Tuesday, June 30, 2009
Hope i will be back to normal and post regly..
THE SAVINGS RATE IS NOW ON A CLEAR UPTREND
for every dollar that is coming out of Washington to support a 70% consumption/GDP ratio, it is getting barely more than 8 cents worth of new spending activity.not even the most aggressive monetary and fiscal policy since the 1930s is going to stop consumer spending in volume terms from rolling over in the second quarter.
Wage Deflation:
Wages and salaries fell at a 1.6% annual rate in May and are either flat or down for nine months in a row. The YoY trend is now -1.1%, which is the most that organic wages have deflated by since the data were first collected 50 years ago.
Jobless claims may not be a good metric:
Companies are not just downsizing their payroll, but have also cut the workweek to a record low of 33.1 hours. Fewer people are working and those that are still working have seen their hours dramatically cut this cycle.
What makes this cycle “different” is that three-quarters of the workers that were fired over the last year were let go on a permanent, not a temporary basis.There may well be job growth in the future in health care, infrastructure, energy technology and the like, but we can say with a reasonable amount of certainty that there are a whole lot of jobs in a whole lot sectors where jobs lost this recession are not going to come back. For example, the 580k jobs lost in financial services; the 320k jobs lost in residential construction; the 1.7 million jobs lost in durable goods manufacturing; the 1.1 million jobs lost in the wholesale/retail sector; and the 380k jobs that were lost in the leisure/hospitality industry. That is over four million jobs that were shed this cycle that are not likely to stage a comeback even after the recession is over. To show you how big a number four million is, we didn’t create that many jobs in the prior expansion until it reached its fourth birthday towards the tail end of 2005.
Home foreclosures:
RealtyTrac announced that default notices still went up 18% YoY in May. It is not just Florida or California any more either, the foreclosure crisis has spread right across the country and is no longer just a problem in areas where home prices have deflated sharply.
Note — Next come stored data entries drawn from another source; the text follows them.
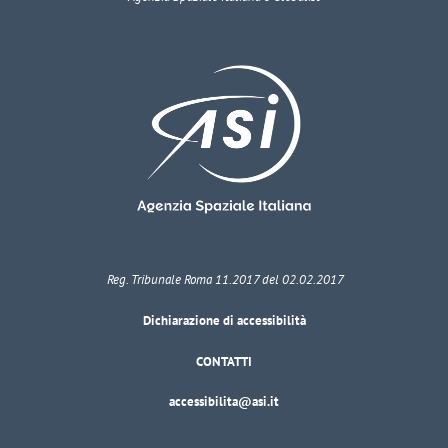
Reg. Tribunale Roma 11.2017 del 02.02.2017
Dichiarazione di accessibilità
CONTATTI
accessibilita@asi.it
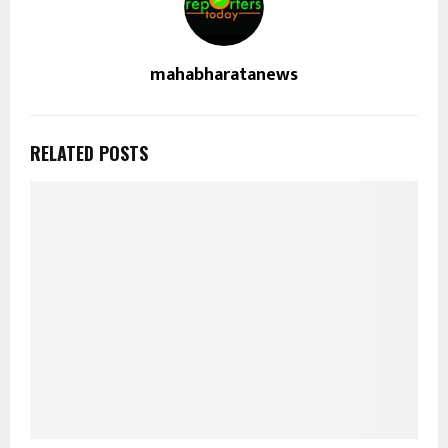
mahabharatanews
RELATED POSTS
Deteriorating credit quality of consumer:
Credit card charge-off rates hit a record high for the sixth time in as many months in May — to 10.62% from 9.97% in April.
The full brunt of the credit collapse may be behind us, but, the other two shocks, namely deflating labour markets and deflating home prices, are very much still front and centre.
Tuesday, April 28, 2009
Ten trillion dollars in assets and five hundred trillion dollars in derivatives in one month? A typical single bank examination utilizes hundreds of examiners and takes several months.
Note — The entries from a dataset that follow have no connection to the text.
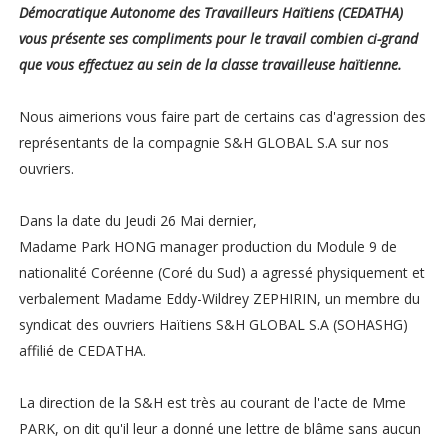
Démocratique Autonome des Travailleurs Haïtiens (CEDATHA)
vous présente ses compliments pour le travail combien ci-grand
que vous effectuez au sein de la classe travailleuse haïtienne.
Nous aimerions vous faire part de certains cas d'agression des
représentants de la compagnie S&H GLOBAL S.A sur nos
ouvriers.
Dans la date du Jeudi 26 Mai dernier,
Madame Park HONG manager production du Module 9 de
nationalité Coréenne (Coré du Sud) a agressé physiquement et
verbalement Madame Eddy-Wildrey ZEPHIRIN, un membre du
syndicat des ouvriers Haïtiens S&H GLOBAL S.A (SOHASHG)
affilié de CEDATHA.
La direction de la S&H est très au courant de l'acte de Mme
PARK, on dit qu'il leur a donné une lettre de blâme sans aucun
In other words, the banks tested themselves and the 150 examiners took their word for it. Any wonder they passed?
Ah…smells like Gaussian distributions. The old standard. We have seen how well that assumption works in these unusual times. An example of the dependability of using Gauss, taken from stock market movements in October, and calculated by Nassim Nicholas Taleb of Black Swan fame, showed that the price movements seen in October 2008 could be expected to occur---using estimates based on Gaussian distributions---once every 73,000,000,000,000,000,000,000 years. For those of you not tied to Biblical strict constructionism, the Universe is around 18,500,000,000 years old. Looks like it will be a few quintillion years before we see October again.
Tuesday, April 21, 2009
Fuck this,.. Leaked stress test results!!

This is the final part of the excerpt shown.